Эпилог

Костры меж шатров горели, куда ни падал взгляд, но им не удавалось затмить россыпь огромных искрящихся звёзд на чёрном небосводе.

В ночном летнем воздухе стихали голоса уставших после тяжёлой дороги воинов. Один за одним соратники укладывались на тюфяки.

Земля парила теплом, ветер шептал тихие распевы песен древности. Лира в руках Ульвара подхватила вибрации и протяжно запела, вторя шелесту ночи.

Тора, жена вана Лассе, разлила по кубкам мёд остававшимся у костра.

— Всё, это последнее на сегодня, — строго сказала она. — Допивайте и спать! А то комары совсем зажрут, — покосилась она на старого кзорга Сетта, сидевшего в стороне. — Плеснуть тебе?

— Я не привык пить, — отозвался старик, подняв заросшее бородой лицо к звёздному небу и наслаждаясь новообретённой свободой. — Как тут хорошо, как тепло. Спасибо, Рейван.

Сетт повернулся к вождю, благодарно кивая.

Тора как раз наполнила кубок Верховному вану и предложила флягу Маррей. Владычица помотала головой.

— Я тоже не привыкла.

— Вы, южане, воротите нос от нашего мёда, но увидите, придёт зима и только им и будете греться! — усмехнулась Тора, возвращаясь к мужу.

— Сетт, возможно и будет, но меня есть кому греть, — мурлыкнула Маррей, прижавшись к Рейвану.

Она сидела у него на коленях, и на руках у неё кряхтел завёрнутый в одеяла младенец, ища губами грудь.

— Сейчас отнесу тебя Кендре, — прошептала она, гладя по щёчке. — Проголодался маленький.

— Как любой мужик, уже знает, куда тянуться, — усмехнулся ван Стейнвульф, сидевший плечом к плечу с Рейваном. — Пусть боги будут благосклонны к нему! Давай выпьем за тебя, вождь, и твою красавицу жену! Чтобы вы воспитали достойного волка!

Рейван протянул кубок навстречу вану.

— Благодарю, Стейнвульф. За преданность и за дружбу.

— На кого, если не на меня, тебе опереться, — толкнул его ван. Но вождь был непоколебим, словно скала. — Я рад, что у Ингвара вырос достойный сын. И достойный будет внук!

Все выпили и опустили кубки.

— Как же не хватает Дэрона, — глухо произнёс Рейван.

Маррей прижалась к его плечу, пряча подступившие слёзы.

— Он был волком Нордхейма, — кивнул Стейнвульф. — И другом Ингвара.

— Он был и моим другом.

Мужчины снова выпили, на этот раз не чокаясь.

— Его кровь в этом мальчике, — погладил по головке младенца вождь. — Теперь это мой сын. И Маррей его мать.

Все затихли, застыл даже ветер. Маррей качала на руках малыша. Рейван глядел на них, улыбаясь.

Воздух пронзил жалобный стон струны.

— Поглядите на звезды, — тихо запел Ульвар. — Там свет созвездия волка…

Перебор потёк, словно журчание воды, неостановимо, как сама жизнь, вторя ударам сердца.

— Эйнар младший станет Верховным ваном, когда придет день, потому что он Её сын, — твёрдо сказал Рейван, подняв голову к ночному небу.

Глаза его заблестели от влаги.

— Там Волчица несётся навстречу своему волку… — продолжал Ульвар тихий распев. — Вечность соединит их, и свет звёзд вселит в нас надежду…

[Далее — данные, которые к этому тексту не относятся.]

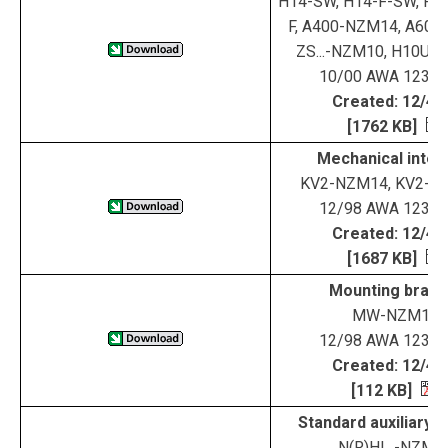
H14-SW, H14-F-SW, RH
F, A400-NZM14, A600
ZS...-NZM10, H10UZ,
10/00 AWA 123-1
Created: 12/4/
[1762 KB]
Mechanical inter
KV2-NZM14, KV2-N
12/98 AWA 123-1
Created: 12/4/
[1687 KB]
Mounting brack
MW-NZM14
12/98 AWA 123-1
Created: 12/4/
[112 KB]
Standard auxiliary 
N(R)HI...-NZM1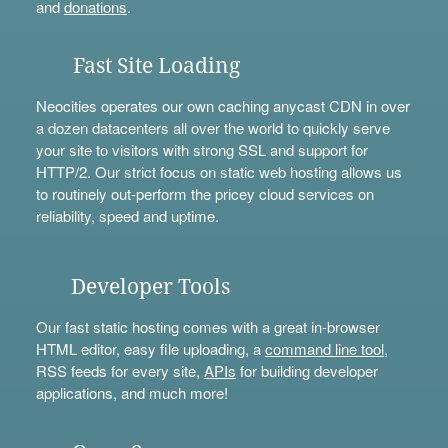
and
donations
.
Fast Site Loading
Neocities operates our own caching anycast CDN in over
a dozen datacenters all over the world to quickly serve
your site to visitors with strong SSL and support for
HTTP/2. Our strict focus on static web hosting allows us
to routinely out-perform the pricey cloud services on
reliability, speed and uptime.
Developer Tools
Our fast static hosting comes with a great in-browser
HTML editor, easy file uploading, a
command line tool
,
RSS feeds for every site,
APIs
for building developer
applications, and much more!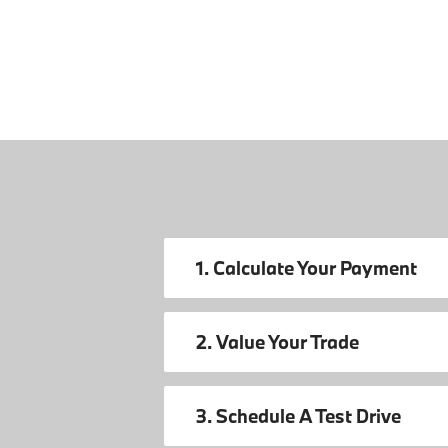
1. Calculate Your Payment
2. Value Your Trade
3. Schedule A Test Drive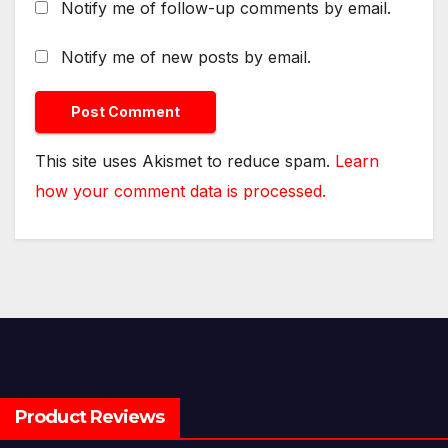
Notify me of follow-up comments by email.
Notify me of new posts by email.
This site uses Akismet to reduce spam.
Learn
how your comment data is processed.
Product Reviews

Из темноты в освещённый костром круг, перешагивая спящих, выступила жрица Кендра и протянула руки к Маррей.

— Давай его. Я покормлю и уложу подле себя. Он любит ночью повисеть на груди.

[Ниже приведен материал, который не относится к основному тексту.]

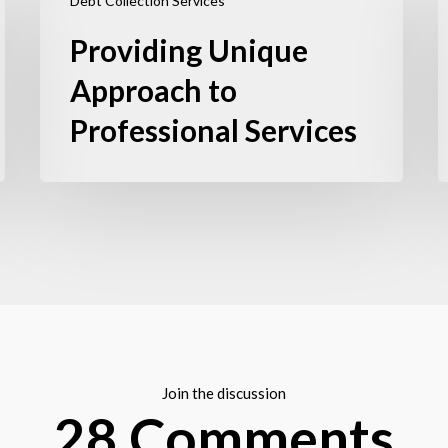
Debt Collection Services
Providing Unique
Approach to
Professional Services
Join the discussion
28 Comments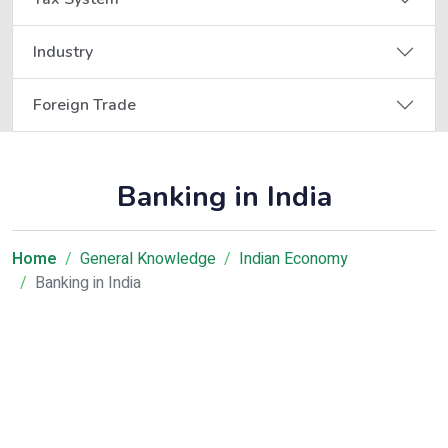
Industry
Foreign Trade
Banking in India
Home
General Knowledge
Indian Economy
Banking in India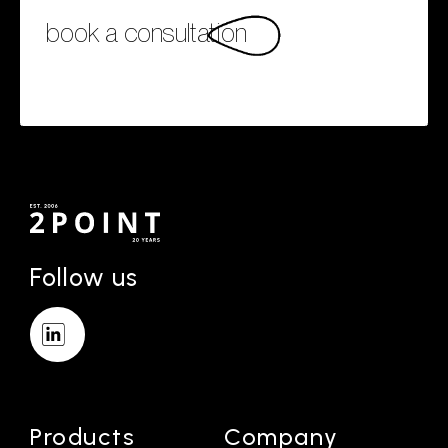
book a consultation
Follow us
Products
Company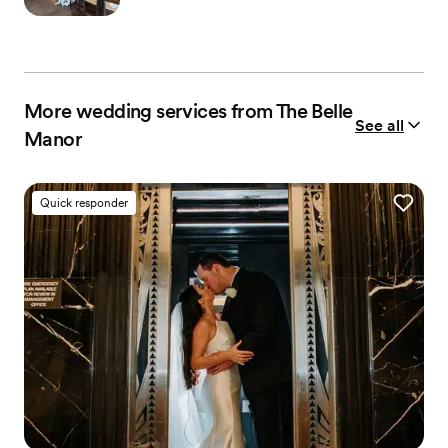
More wedding services from The Belle
See all
Manor
Quick responder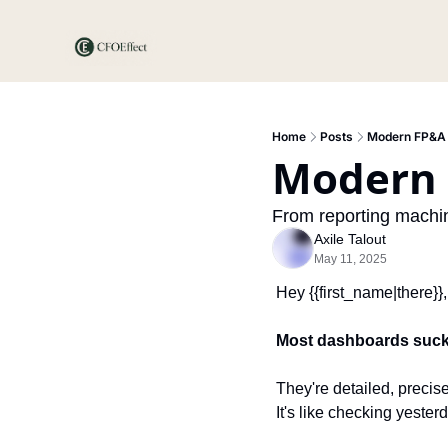
Home
Posts
Modern FP&A
Modern
From reporting machin
Axile Talout
May 11, 2025
Hey {{first_name|there}},
Most dashboards suck
They're detailed, precise
It's like checking yester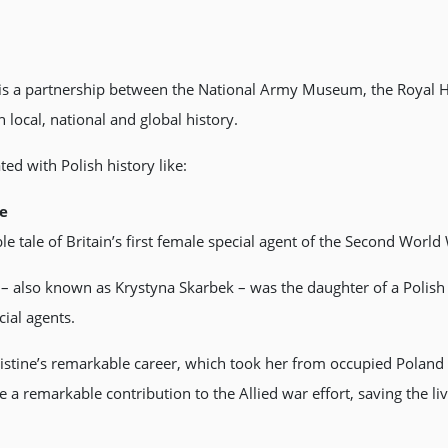
 is a partnership between the National Army Museum, the Royal H
 local, national and global history.
ed with Polish history like:
le
e tale of Britain’s first female special agent of the Second World
 – also known as Krystyna Skarbek – was the daughter of a Polis
ial agents.
ristine’s remarkable career, which took her from occupied Poland
 a remarkable contribution to the Allied war effort, saving the li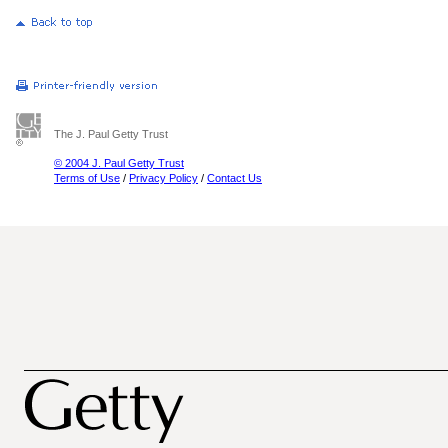
The J. Paul Getty Trust
© 2004 J. Paul Getty Trust
Terms of Use
/
Privacy Policy
/
Contact Us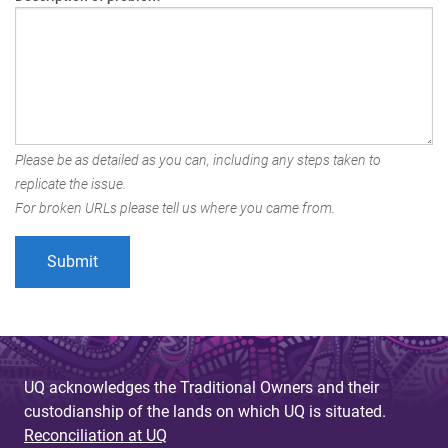
Please be as detailed as you can, including any steps taken to
replicate the issue.
For broken URLs please tell us where you came from.
UQ acknowledges the Traditional Owners and their
custodianship of the lands on which UQ is situated.
Reconciliation at UQ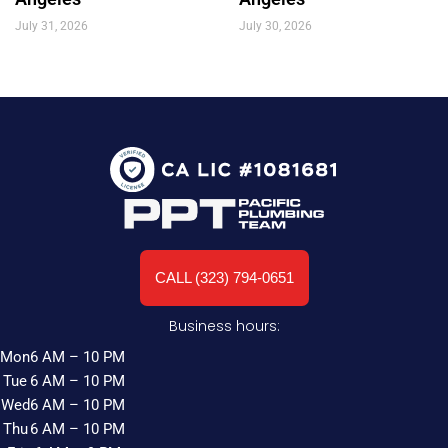
July 31, 2026
July 30, 2026
CALL (323) 794-0651
Business hours:
Mon
6 AM – 10 PM
Tue
6 AM – 10 PM
Wed
6 AM – 10 PM
Thu
6 AM – 10 PM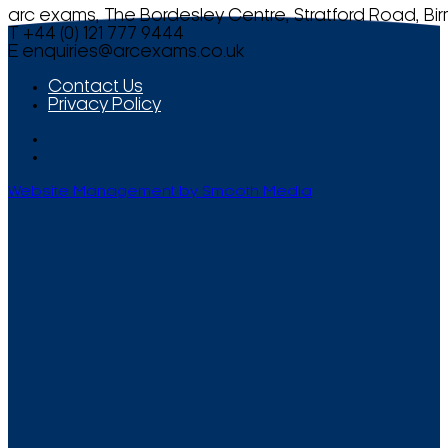
arc exams, The Bordesley Centre, Stratford Road, Bi
T +44 (0) 121 777 9444
E
enquiries@arcexams.co.uk
Contact Us
Privacy Policy
Website Management by Smooth Media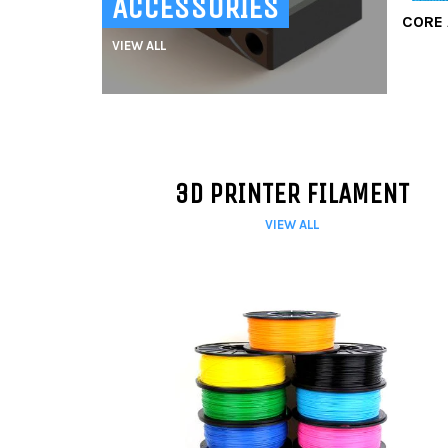
ACCESSORIES
CORE 
VIEW ALL
3D PRINTER FILAMENT
VIEW ALL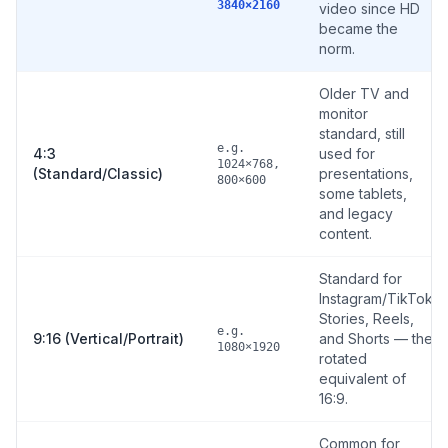
3840×2160
video since HD
became the
norm.
Older TV and
monitor
standard, still
e.g.
4:3
used for
1024×768,
(Standard/Classic)
presentations,
800×600
some tablets,
and legacy
content.
Standard for
Instagram/TikTok
Stories, Reels,
e.g.
9:16 (Vertical/Portrait)
and Shorts — the
1080×1920
rotated
equivalent of
16:9.
Common for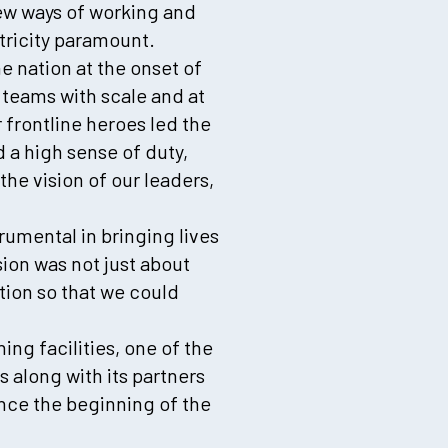
ew ways of working and
tricity paramount.
e nation at the onset of
 teams with scale and at
 frontline heroes led the
 a high sense of duty,
the vision of our leaders,
rumental in bringing lives
ion was not just about
ation so that we could
ng facilities, one of the
s along with its partners
ince the beginning of the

— Никакой мужчина не откажется ночь повисеть на груди, — отозвался ван Стейнвульф.

Рейван переглянулся с ваном и улыбнулся глазами. Маррей проводила Кендру до шатра и вновь села к мужу, обняла его и судорожно вздохнула.

— Как же я рада, что ты заключил мир, и мы нашли друг друга.

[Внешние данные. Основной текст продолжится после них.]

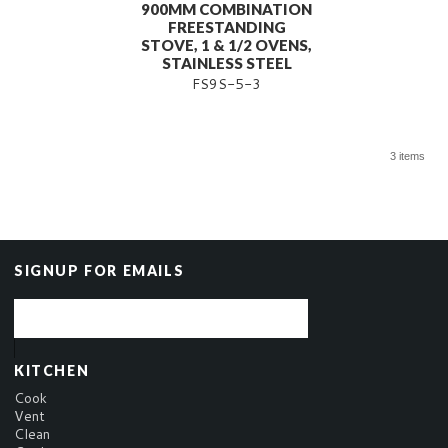
900MM COMBINATION
FREESTANDING
STOVE, 1 & 1/2 OVENS,
STAINLESS STEEL
FS9S-5-3
3 items
SIGNUP FOR EMAILS
KITCHEN
Cook
Vent
Clean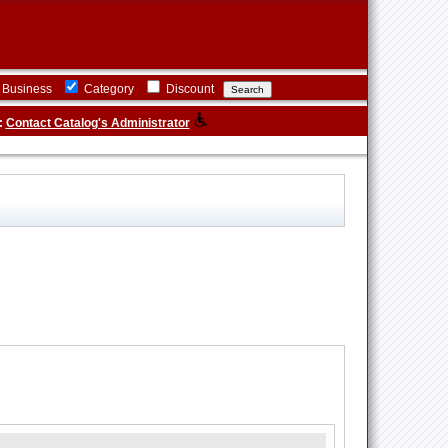
Business
Category
Discount
:
Contact Catalog's Administrator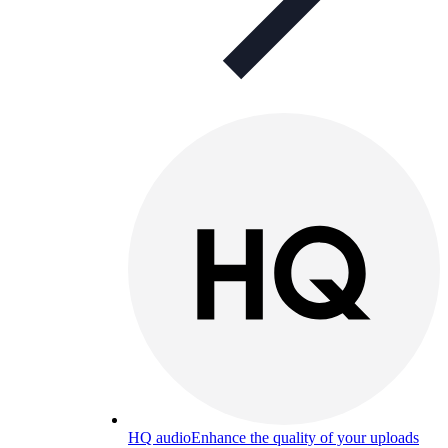
HQ audio
Enhance the quality of your uploads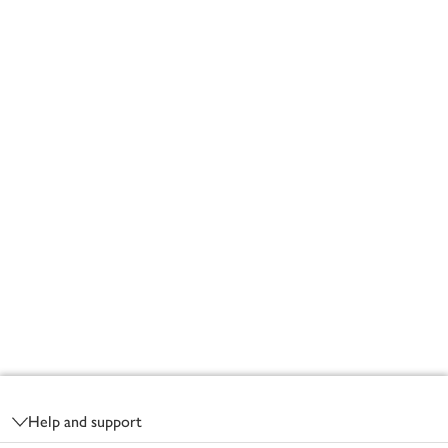
Footer
Help and support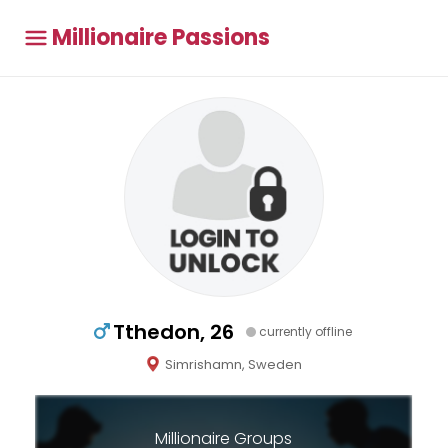
Millionaire Passions
Tthedon, 26
currently offline
Simrishamn, Sweden
Millionaire Groups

— Ну что, не сбылось предзнаменование, крови не пролилось сегодня, — прокряхтел Стейнвульф, допивая мёд. — Боги иногда шутят с людьми. Не всегда — хорошо. Но сегодня я радуюсь их шутке! Ладно, доброй ночи, Эйнар! Владычица!

Стейнвульф оставил кубок на земле и, дружески похлопав вождя по плечу, побрёл в сторону шатра.

Рейван не спеша сделал глоток мёда и протянул кубок Маррей.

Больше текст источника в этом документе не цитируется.